At the stroke of midnight in Seoul, South Korea, on Saturday (11 a.m. Eastern Friday), North Korea continued its goodwill with its southern rival by adjusting its clocks 30 minutes forward to be in the same time zone.
Another sign of the rapprochement will come next week, when a team from the UN’s International Civil Aviation Organization will travel to North Korea to discuss a proposal to start an air route between its capital, Pyongyang, and the city of Incheon in South Korea, according to Anthony Philbin, the agency’s communications chief.
South Korean aviation officials are still weighing the proposal, which was requested by North Korea in February, Philbin said.

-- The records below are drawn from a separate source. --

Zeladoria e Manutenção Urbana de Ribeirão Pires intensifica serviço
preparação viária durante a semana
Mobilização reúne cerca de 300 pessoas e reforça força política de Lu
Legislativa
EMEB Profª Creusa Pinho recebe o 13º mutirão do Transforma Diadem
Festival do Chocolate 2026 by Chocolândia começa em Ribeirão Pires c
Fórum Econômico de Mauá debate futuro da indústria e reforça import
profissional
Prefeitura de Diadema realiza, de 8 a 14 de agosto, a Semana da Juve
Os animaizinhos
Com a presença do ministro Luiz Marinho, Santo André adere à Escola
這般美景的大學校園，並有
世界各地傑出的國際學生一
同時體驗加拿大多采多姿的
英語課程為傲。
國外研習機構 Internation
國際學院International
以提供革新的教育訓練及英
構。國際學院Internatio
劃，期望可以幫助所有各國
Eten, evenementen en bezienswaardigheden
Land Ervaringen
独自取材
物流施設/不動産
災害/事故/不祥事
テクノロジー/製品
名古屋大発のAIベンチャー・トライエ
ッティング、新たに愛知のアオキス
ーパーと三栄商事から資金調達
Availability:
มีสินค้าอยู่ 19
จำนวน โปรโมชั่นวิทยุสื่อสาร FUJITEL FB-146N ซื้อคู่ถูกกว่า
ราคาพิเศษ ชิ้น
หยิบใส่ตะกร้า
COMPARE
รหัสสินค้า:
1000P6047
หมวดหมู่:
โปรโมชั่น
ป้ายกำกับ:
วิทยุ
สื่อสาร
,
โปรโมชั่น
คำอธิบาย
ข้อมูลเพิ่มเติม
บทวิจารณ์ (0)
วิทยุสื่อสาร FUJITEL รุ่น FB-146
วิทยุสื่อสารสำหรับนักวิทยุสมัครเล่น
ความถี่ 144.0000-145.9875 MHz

ICAO Asia and Pacific Regional Director Arun Mishra will travel to North Korea with the director of the agency’s air navigation bureau, Stephen Creamer, to open discussion on air navigation and safety issues.
The heads of North and South Korea last month signed the Panmunjom Declaration for Peace, Prosperity and Unification on the Korean Peninsula during the first meeting between leaders of the two countries in 10 years. They committed themselves to the complete denuclearization of the Korean Peninsula and pledged to bring a formal end to the Korean War, 65 years after hostilities ceased.

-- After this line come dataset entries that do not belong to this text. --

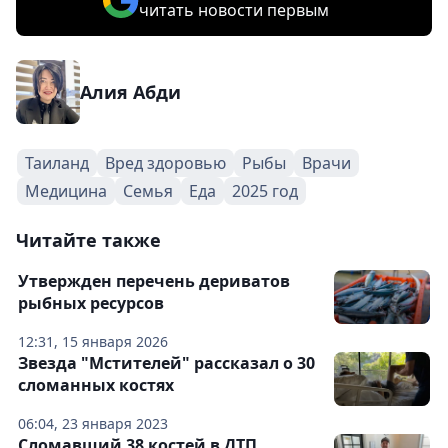
читать новости первым
Алия Абди
Таиланд
Вред здоровью
Рыбы
Врачи
Медицина
Семья
Еда
2025 год
Читайте также
Утвержден перечень дериватов
рыбных ресурсов
12:31, 15 января 2026
Звезда "Мстителей" рассказал о 30
сломанных костях
06:04, 23 января 2023
Сломавший 38 костей в ДТП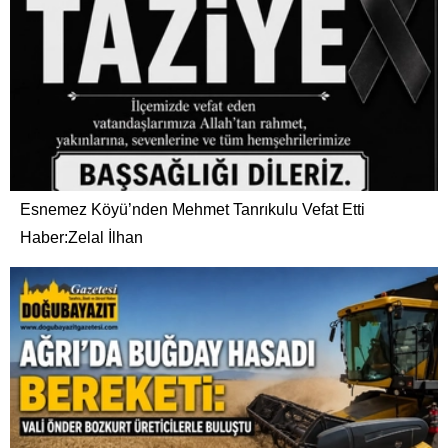
Esnemez Köyü’nden Mehmet Tanrıkulu Vefat Etti
Haber:Zelal İlhan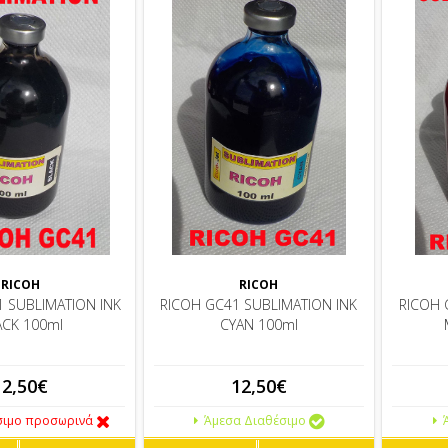
RICOH
RICOH
1 SUBLIMATION INK
RICOH GC41 SUBLIMATION INK
RICOH 
ACK 100ml
CYAN 100ml
12,50€
12,50€
σιμο προσωρινά
Άμεσα Διαθέσιμο
Ά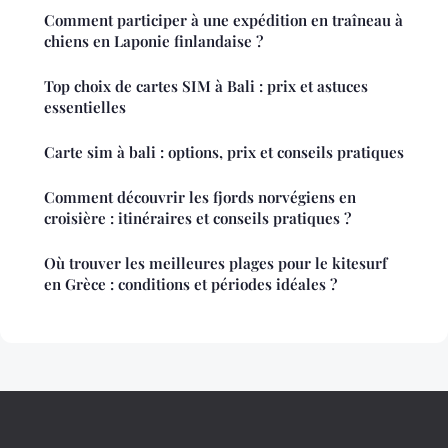
Comment participer à une expédition en traîneau à
chiens en Laponie finlandaise ?
Top choix de cartes SIM à Bali : prix et astuces
essentielles
Carte sim à bali : options, prix et conseils pratiques
Comment découvrir les fjords norvégiens en
croisière : itinéraires et conseils pratiques ?
Où trouver les meilleures plages pour le kitesurf
en Grèce : conditions et périodes idéales ?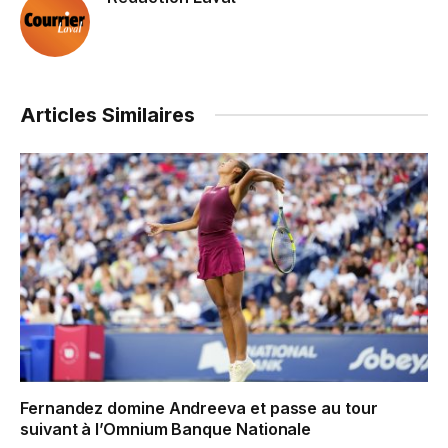
Articles Similaires
Fernandez domine Andreeva et passe au tour
suivant à l’Omnium Banque Nationale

In 2015, North Korea set its clocks back by 30 minutes to “Pyongyang time” on August 15 — the 70th anniversary of liberation from Japan, KCNA reported then.
Time was reset as it was before Japanese colonization.
“The wicked Japanese imperialists committed such unpardonable crimes as depriving Korea of even its standard time,” the state news agency reported.
North Koreans already have their own calendar. Instead of counting from the birth of Christ, they count from the birth of founding leader, Kim Il Sung. Kim was born in 1912.